When decoding an unsupported X509SignatureAlgorithm, we don’t need to consume the ASN.1 structure; instead, we just store it as a value. This causes the ASN.1 trailing exception to occur. ConsumeRemainingChildren() serves as a workaround for calling nextChild() repeatedly until the structure is fully parsed. Therefore, this function is called only for algorithms that we don’t know how to parse.

[JesusMcCloud]

I don't get it. we're not doing any decoding operation on the ASN.1 element in question, so we don't need to touch the element or its child nodes at all, so there shouldn't be any checks about training elements anyhow?

[JesusMcCloud]

I also don't feel this function should even be a thing. it is just ignoring content and thus misleading.
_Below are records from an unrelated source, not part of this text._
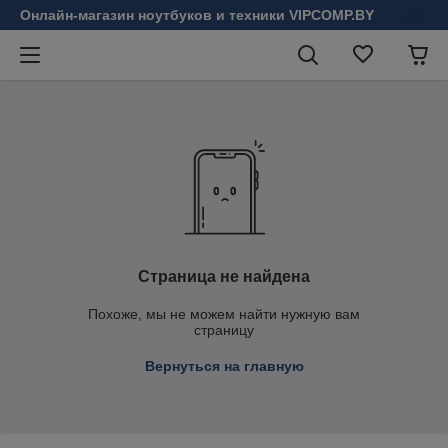
Онлайн-магазин ноутбуков и техники VIPCOMP.BY
Страница не найдена
Похоже, мы не можем найти нужную вам
страницу
Вернуться на главную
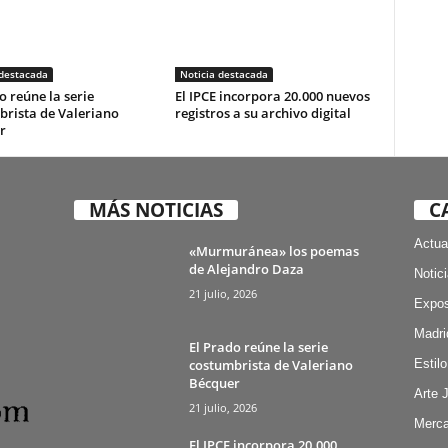
 destacada
Noticia destacada
o reúne la serie
El IPCE incorpora 20.000 nuevos
brista de Valeriano
registros a su archivo digital
r
MÁS NOTICIAS
C
Actua
«Murmuránea» los poemas
de Alejandro Daza
Notic
21 julio, 2026
Expos
Madri
El Prado reúne la serie
costumbrista de Valeriano
Estilo
Bécquer
Arte 
21 julio, 2026
Merca
El IPCE incorpora 20.000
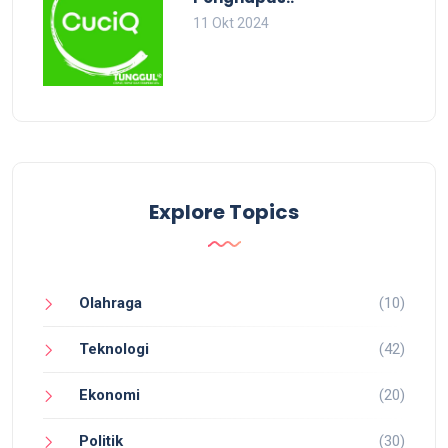
11 Okt 2024
Explore Topics
Olahraga
(10)
Teknologi
(42)
Ekonomi
(20)
Politik
(30)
If (at all) it should be discardRemainignChildren, but I'd need convincing of a use case for that

[StjepanovicSrdjan]

If you check the doDecode function in X509SignatureAlgorithm:

        override fun doDecode(src: Asn1Sequence): X509SignatureAlgorithm = runRethrowing {
            when (val oid = (src.nextChild() as Asn1Primitive).readOid()) {
                KnownOIDs.rsaPSS -> parsePssParams(src)
                else -> {
                    val alg = fromOid(oid)
                    if (alg is RSA) {
                        val tag = src.nextChild().tag
                        if (tag != Asn1Element.Tag.NULL)
                            throw Asn1TagMismatchException(Asn1Element.Tag.NULL, tag, "RSA Params not allowed.")
                    }
                    alg ?: Other(oid, src).also { src.consumeRemainingChildren() }
                }
            }
        }

This is where I use that function. For DSA alg, the same handling as for RSA is required—parsing the next child, which should have the NULL tag to indicate that there are no parameters. If I don't do that, or if I don't call consumeRemainingChildren(), there will be trailing children left, which will cause an error.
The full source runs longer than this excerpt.